Aquiring Pots, Appropriating Numbers

fes tagineI really hope you have a large mug of tea right now, because I loved Fes and have a lot to say about it!

Our first night in Fes we were completely shattered after a day in the van. Still, our guide decided to push us on and make sure we experienced everything. We all wanted to go to a fancy three course dinner and a show, so we all congregated in the hotel atrium at 8pm. We were taken to a beautifully mosaiced palace in Fes Medina and were sat on poofy chairs, right near the stage.

For three hours we delighted in a variety of berber (turns out Moroccan ‘berbers’ do not call themselves ‘berber’ due to racial appropriation of the term by Moroccan Arabs – you should call them Amazigh) music, belly dancing, and magic! It was quite dark and I’m not the best photographer, so I didn’t get many photos. I do have some videos that I’ll clip together and put up… eventually.

While in Fes it was essential we try their delicacy, Pastille, a sweet pigeon pastry pie. I think ours might have been chicken or duck rather than pigeon. It was the next day, in a more local restaurant, that we are 100% certain that they brought out the pigeons. In yet another fine example of me not being able to accomplish mind over matter in any circumstance, I never finished my pastille.

fesThe next day was a full day’s walking tour of the Medina. In true G Adventures style, we met a local guide who took us up to a beautiful panoramic view over the old city.

fes panoramaAfter gazing down on what we were about to enter, we were whisked into a nearby pottery studio to learn (quickly and briefly) about the process of making the tagines and dishes we were already so familiar with. There were some seriously talented people here. First, we saw a man turn a tagine in seconds, all by sight. We applauded when the lid he made perfectly matched the base by pure experience. Everyone there was amazingly skilled. The women painting the designs did it so deftly, making it look easy.

Perhaps the most impressive were the men chiseling ceramic tiles into tiny shapes which would go on to be used in mosaics. It’s painstaking work, but the results are outstanding! Naturally, at the end of the tour, we were led to an on-site store where we everything was stickered pricing and we were allowed 20% off. I managed to hold off my desire to by the whole store, although Brigette did buy me a mug for my birthday…

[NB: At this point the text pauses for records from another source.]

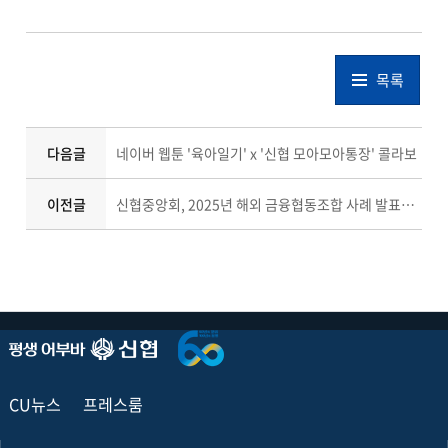
목록
다음글
네이버 웹툰 '육아일기' x '신협 모아모아통장' 콜라보
이전글
신협중앙회, 2025년 해외 금융협동조합 사례 발표회 개최
CU뉴스
프레스룸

fes potter fes pottery fes pottery fes pottery

Not wanting to lug purchases all the way around Morocco, many of the girls decided to hold off on the shopping in Fes. Shopping wasn’t really in my budget at all, which is pretty typical for Rachel travel. I love nice things, but I like travelling too much I can’t wait the extra few months to save spending money. Anyway, we assumed we’d be able to get much the same stuff in Marrakech. My advice in hindsight is: do not wait. Fes had the best craftspeople of the whole trip (save carpets in Todra Gorge). G Adventures took us to all manner of studios there and visiting the artisans made the pieces seem more special and authentic. Those who didn’t buy in Fes wished they had after we arrived in over commercialised Marrakech. Lesson learned.

fes fes

With about ten tagines in the back of the van, we made for the medina. Our guide gathered us together in front of the Bab Boujloud gate before we entered Fes’ old city. Our guide told us to stick close. At first we dawdled along a road running around the outside of the medina, looking at dates, and getting distracted by kittens and stalks. We soon learned why we had to stick together as we were forced into single file and began winding our way into the depths of the medina and its labyrinth of markets.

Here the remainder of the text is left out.